All of us student civil rights workers thought that Daniel Harrell and his wife Juanita were the most glamorous couple in Wilcox County during the summer of 1965. Everyone agreed Juanita was as smart as she was beautiful. They both had been to college at Tuskegee Institute but could communicate with country folk and young children as easily as with northern college students.
According to their son Eddie, Juanita caught Valley Fever during a trip to California to visit relatives before he was born and died when he was scarcely a year old. Long time resident retired teacher Kate Charley told me, “Dan was one of the stalwarts who got things moving and organized. Juanita died young; it was very sad; they had a young son. Dan died in a terrible tragedy. There was a little black nightclub. Dan was in there trying to get people to come to some activity for the Movement and he got shot. They said it was a personal dispute, but I don’t believe that. We heard that there were some whites who got blacks to do their dirty business for them.”
As SCLC staff and as a private citizen, Dan gave his all to try to improve the lives of black folks in Wilcox County from early 1964 until his murder in 1979, shortly after he lost an election for county commissioner that they say was rigged . Most people who recall Dan and Juanita agree that they were major leaders, organizers and teachers, Many feel that their tragic deaths eclipsed other, better memories.
Cleo “Sandy” Brooks, minister and realtor in Coy recalled Dan in 2009. “Dan and I worked in 1971 and 1972 to fight for better schools; they were in sorry shape. We boycotted all the public schools until the state came in to take over. We closed that segregated system down.

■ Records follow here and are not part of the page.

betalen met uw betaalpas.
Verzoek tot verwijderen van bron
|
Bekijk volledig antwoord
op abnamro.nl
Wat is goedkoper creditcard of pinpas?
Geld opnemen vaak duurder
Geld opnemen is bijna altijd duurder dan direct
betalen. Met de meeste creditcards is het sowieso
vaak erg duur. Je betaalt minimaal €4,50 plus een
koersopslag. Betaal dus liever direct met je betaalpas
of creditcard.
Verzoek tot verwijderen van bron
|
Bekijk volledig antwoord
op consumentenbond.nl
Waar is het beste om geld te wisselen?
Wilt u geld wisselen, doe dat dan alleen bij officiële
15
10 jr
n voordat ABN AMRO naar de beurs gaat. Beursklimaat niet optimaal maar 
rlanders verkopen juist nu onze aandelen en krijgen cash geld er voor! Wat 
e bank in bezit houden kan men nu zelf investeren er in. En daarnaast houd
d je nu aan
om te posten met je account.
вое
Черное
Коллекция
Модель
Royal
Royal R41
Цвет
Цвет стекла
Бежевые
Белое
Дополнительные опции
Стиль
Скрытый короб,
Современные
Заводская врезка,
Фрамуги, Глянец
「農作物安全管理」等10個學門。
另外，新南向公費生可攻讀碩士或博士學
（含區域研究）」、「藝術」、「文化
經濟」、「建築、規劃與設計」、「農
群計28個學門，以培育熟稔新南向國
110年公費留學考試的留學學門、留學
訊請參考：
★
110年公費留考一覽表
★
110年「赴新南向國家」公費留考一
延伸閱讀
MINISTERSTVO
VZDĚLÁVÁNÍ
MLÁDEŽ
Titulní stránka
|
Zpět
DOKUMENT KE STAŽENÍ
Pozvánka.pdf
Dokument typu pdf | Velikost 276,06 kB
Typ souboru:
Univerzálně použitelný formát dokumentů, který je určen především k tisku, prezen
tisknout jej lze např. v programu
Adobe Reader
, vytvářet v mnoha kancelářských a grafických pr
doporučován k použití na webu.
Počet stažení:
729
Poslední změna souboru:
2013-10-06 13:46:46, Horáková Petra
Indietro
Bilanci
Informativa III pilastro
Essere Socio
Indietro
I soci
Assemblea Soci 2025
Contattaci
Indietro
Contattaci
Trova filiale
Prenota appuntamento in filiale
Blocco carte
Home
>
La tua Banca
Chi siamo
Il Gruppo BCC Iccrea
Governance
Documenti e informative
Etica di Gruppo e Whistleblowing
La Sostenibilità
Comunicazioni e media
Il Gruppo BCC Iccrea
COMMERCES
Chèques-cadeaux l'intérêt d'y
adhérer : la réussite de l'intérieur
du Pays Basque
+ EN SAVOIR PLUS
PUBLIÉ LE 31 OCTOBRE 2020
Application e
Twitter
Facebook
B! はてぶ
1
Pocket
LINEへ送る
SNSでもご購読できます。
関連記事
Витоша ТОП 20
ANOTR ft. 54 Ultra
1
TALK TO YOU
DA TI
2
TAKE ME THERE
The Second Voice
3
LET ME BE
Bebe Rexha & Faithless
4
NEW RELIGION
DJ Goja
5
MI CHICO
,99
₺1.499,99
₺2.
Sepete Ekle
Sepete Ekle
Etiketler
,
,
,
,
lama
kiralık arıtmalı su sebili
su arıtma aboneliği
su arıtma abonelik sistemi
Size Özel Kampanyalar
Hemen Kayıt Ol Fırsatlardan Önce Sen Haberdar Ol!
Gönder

“Dan accomplished a lot more than he gets credit for. He was able build a lot of homes through the Federal Housing Authority project. I am still trying to work to expand on that. Did you know that we formed the Coy Land Movement and bought forty acres that is still held in the name of SCLC? I live in one of those houses and there are other tracts all over the Coy area. In 1965, President Lyndon Johnson gave an award to us for building housing for blacks in our community. Coy really was the epicenter of the Wilcox County Civil Rights Movement. We had more people on the bridge on Bloody Sunday than any other community and that’s a fact. No one knows that.” – Cleo Brooks (d. 2010)
Dan treated my then boyfriend Bob like a son and at the end of our summer project, they asked both of us to stay. We debated but believed that the time had come for white folks to leave The Movement and so with deep regret, we left two of the bravest and best civil rights leaders we had the privilege of working with. They live on in our hearts and that of their families.